On a beau déchirer notre chemise collectivement sur le ton adopté par la modératrice en posant sa question, la vérité, c’est que le juge Blanchard l’a écrit noir sur blanc: cette loi porte atteinte à des droits fondamentaux.

Autre chose, contester et exprimer son opposition à cette loi n’est pas un jugement de valeur envers nous, les Québécois, notre tolérance et notre ouverture.
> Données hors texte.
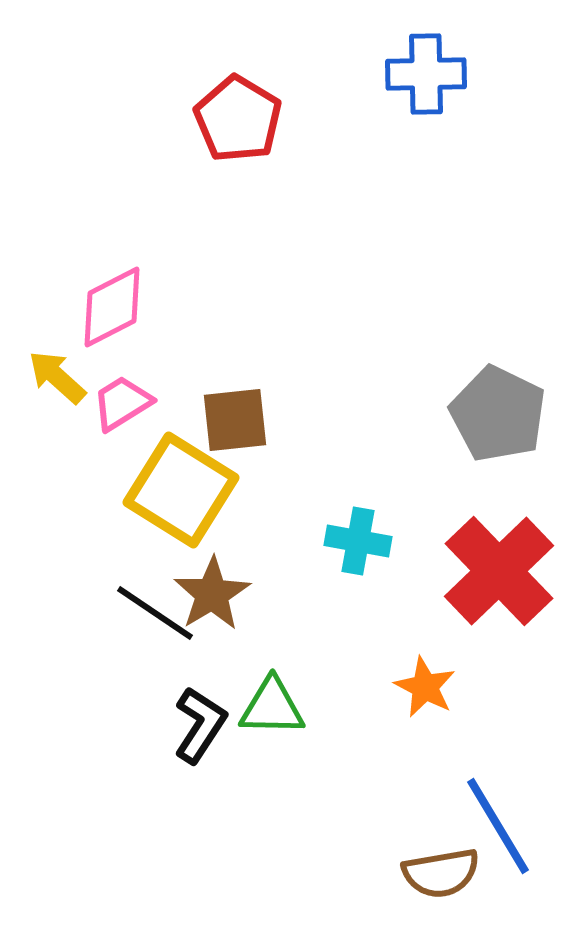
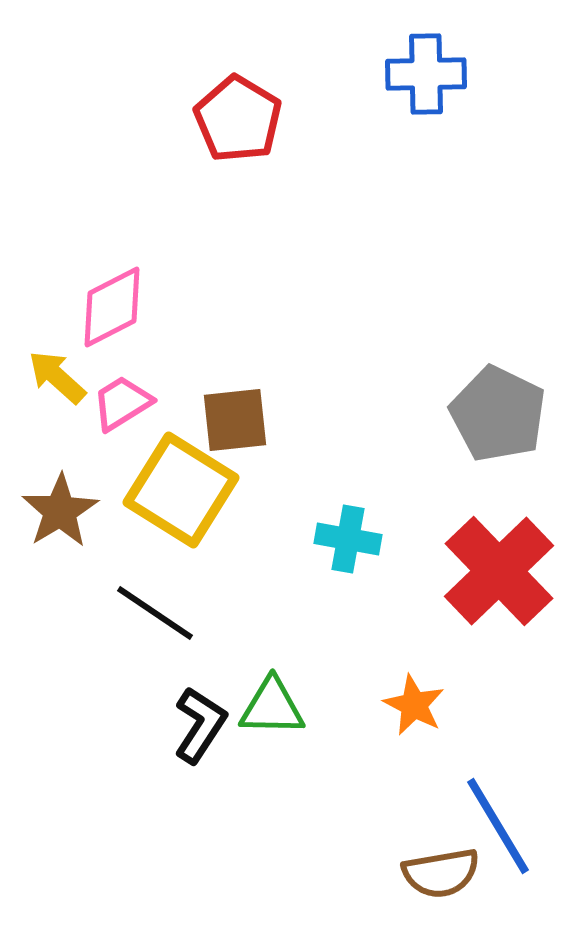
cyan cross: moved 10 px left, 2 px up
brown star: moved 152 px left, 83 px up
orange star: moved 11 px left, 18 px down
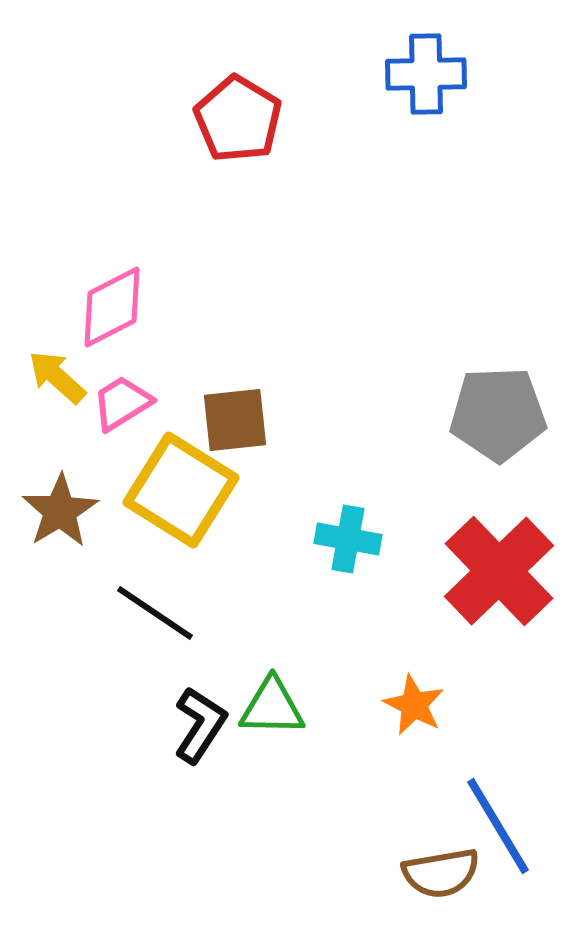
gray pentagon: rotated 28 degrees counterclockwise
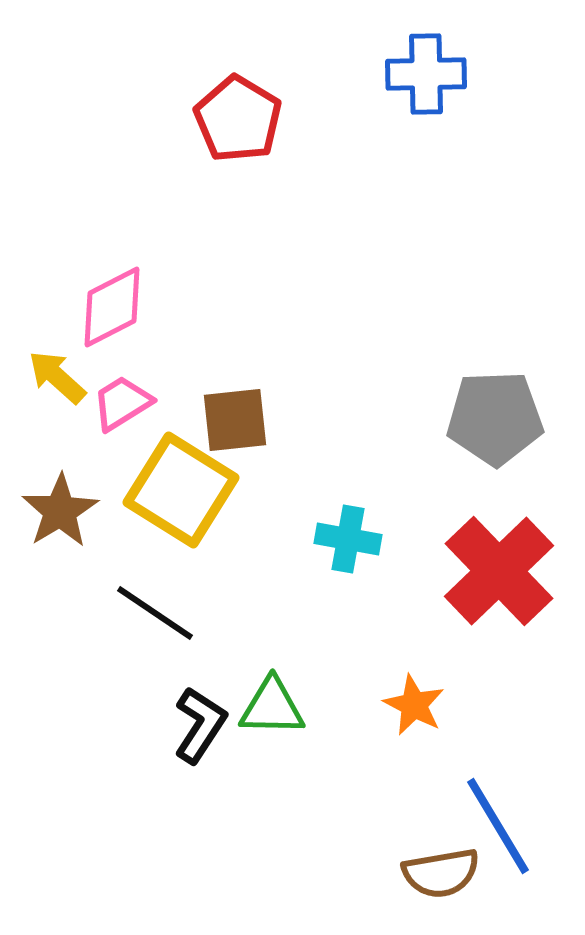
gray pentagon: moved 3 px left, 4 px down
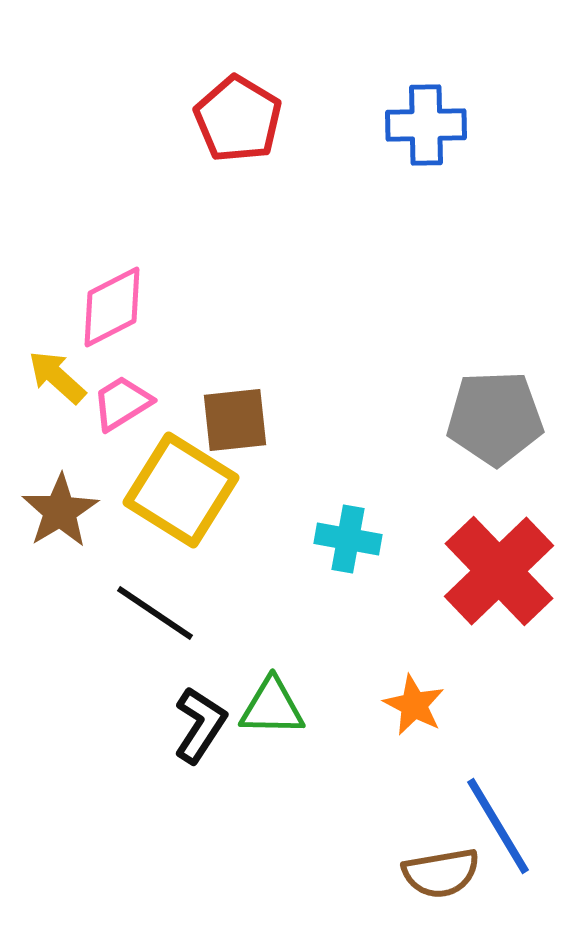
blue cross: moved 51 px down
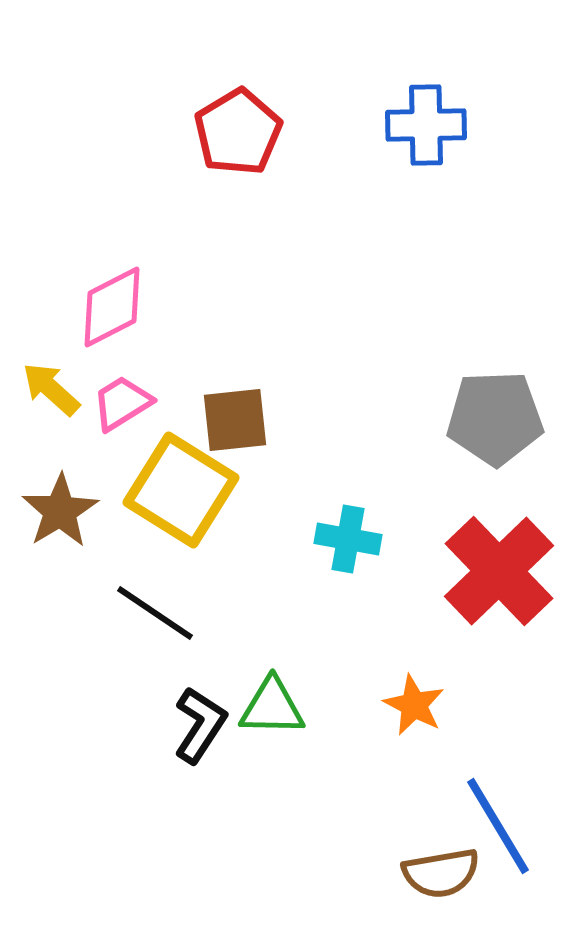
red pentagon: moved 13 px down; rotated 10 degrees clockwise
yellow arrow: moved 6 px left, 12 px down
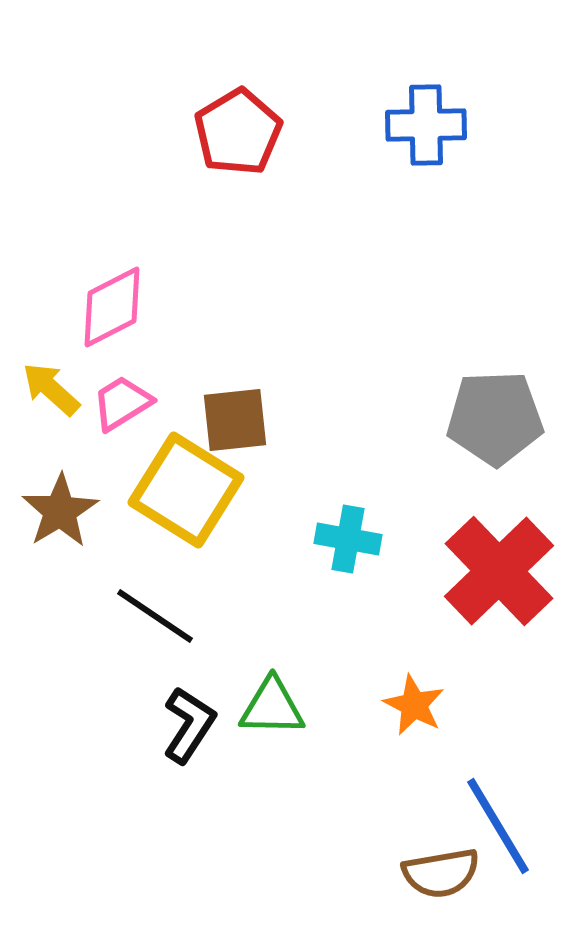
yellow square: moved 5 px right
black line: moved 3 px down
black L-shape: moved 11 px left
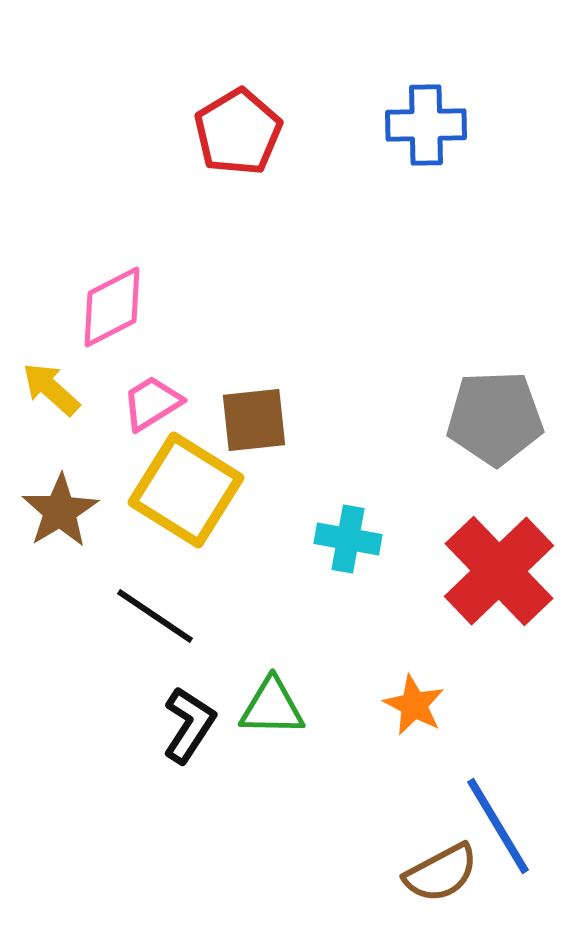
pink trapezoid: moved 30 px right
brown square: moved 19 px right
brown semicircle: rotated 18 degrees counterclockwise
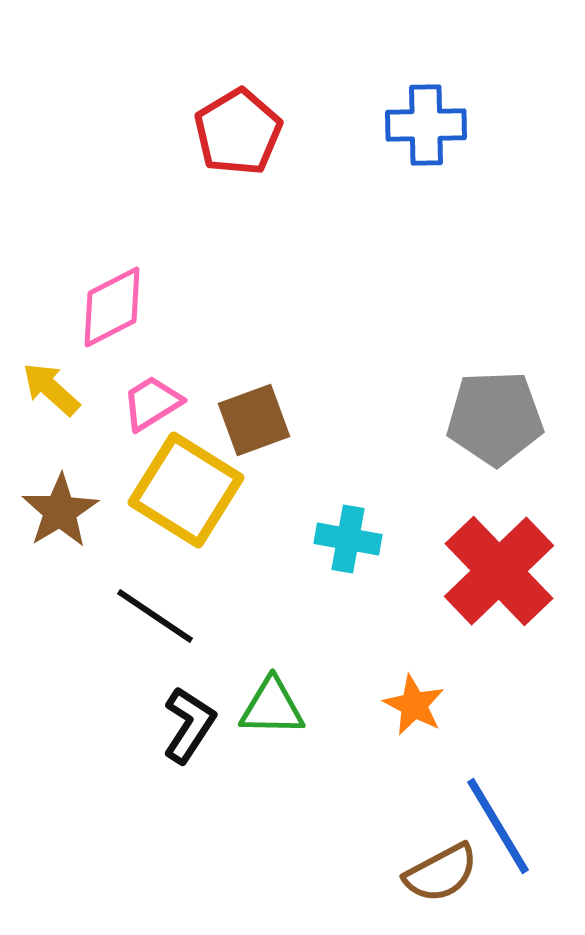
brown square: rotated 14 degrees counterclockwise
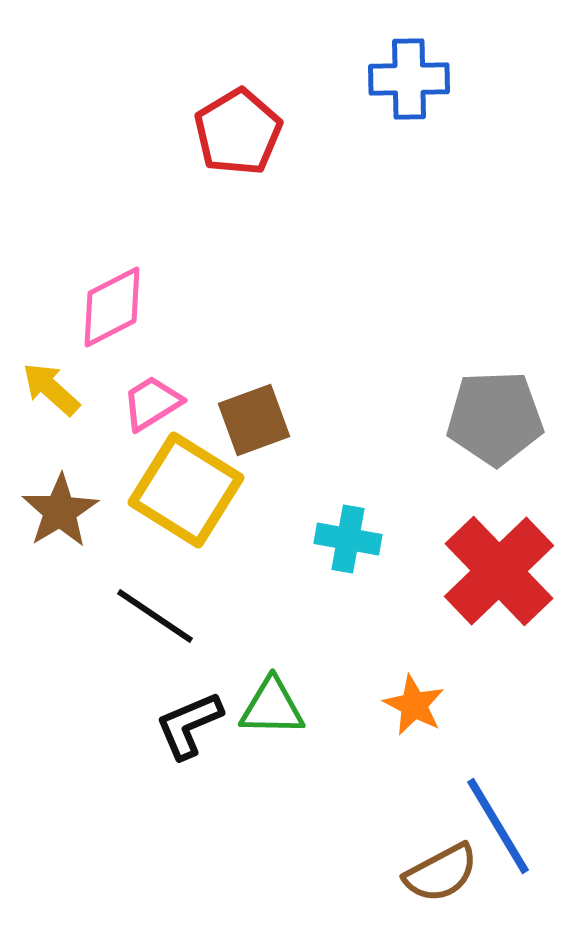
blue cross: moved 17 px left, 46 px up
black L-shape: rotated 146 degrees counterclockwise
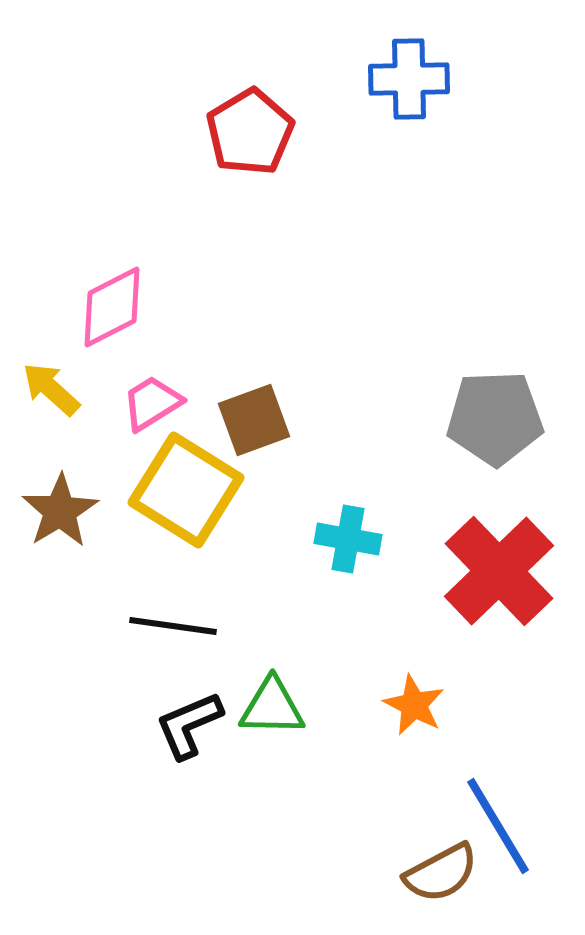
red pentagon: moved 12 px right
black line: moved 18 px right, 10 px down; rotated 26 degrees counterclockwise
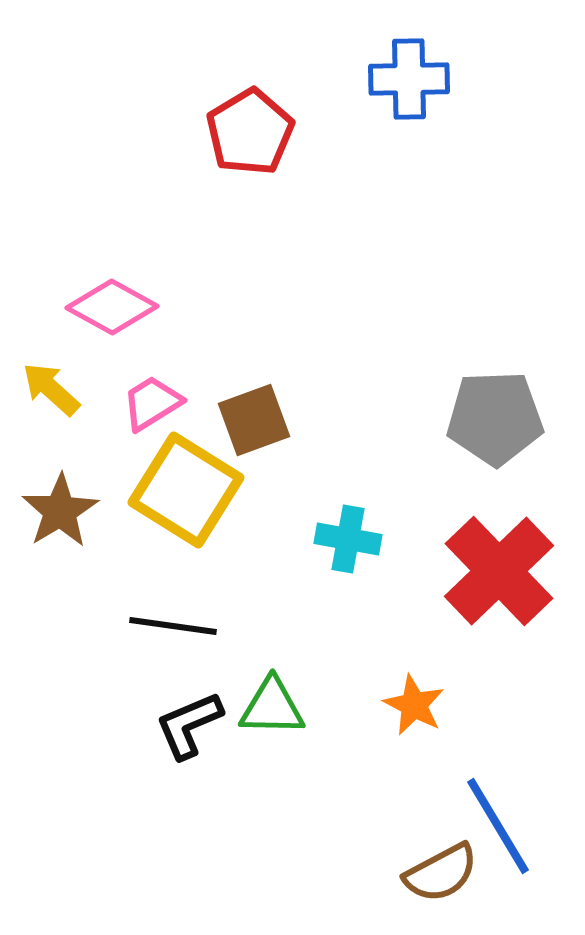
pink diamond: rotated 56 degrees clockwise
Il s’agit plutôt d’un jugement sur l’instrumentalisation organisée d’une pseudo-crainte et d’un traumatisme historique pour retirer des droits à des minorités.

Puisque M. Blanchet s’autoproclame défenseur en chef des intérêts du Québec et des Québécois, il est important de lui rappeler que plusieurs Québécois sont en désaccord avec cette loi liberticide et, oui... discriminatoire, et qu’il ne pourra leur reprocher de mépriser le Québec. Parce que le Québec, c’est aussi eux!

Il n’en fallait pas plus pour que tous montent aux barricades et crient à l’injure! Voyons donc! Comment ose-t-on dire que le Québec adopte des lois discriminatoires? C’est parce qu’on ne nous aime pas! Ça suffit, le Québec bashing! Lançons une pétition! Réclamons des excuses et, tant qu’à y être, pourquoi pas, demandons aux juges de la Cour suprême de s’engager à ne pas entendre un potentiel appel.

Et comment le Canada anglais (comme si c’était un bloc monolithique) ose-t-il nous «insulter» de la sorte, comment peut-il s’ingérer dans nos décisions? Ce n’est pas comme si on disait aux Québécois quoi faire avec leur vote le 20 septembre prochain!

Vous l’aurez compris, je suis sarcastique.

Mais ce n’est pas parce qu’on rit que c’est drôle. Cette histoire va trop loin. Après tout, on est dans une démocratie où on a encore le droit d’avoir des opinions sur les décisions gouvernementales. Dommage qu’on ait à le rappeler.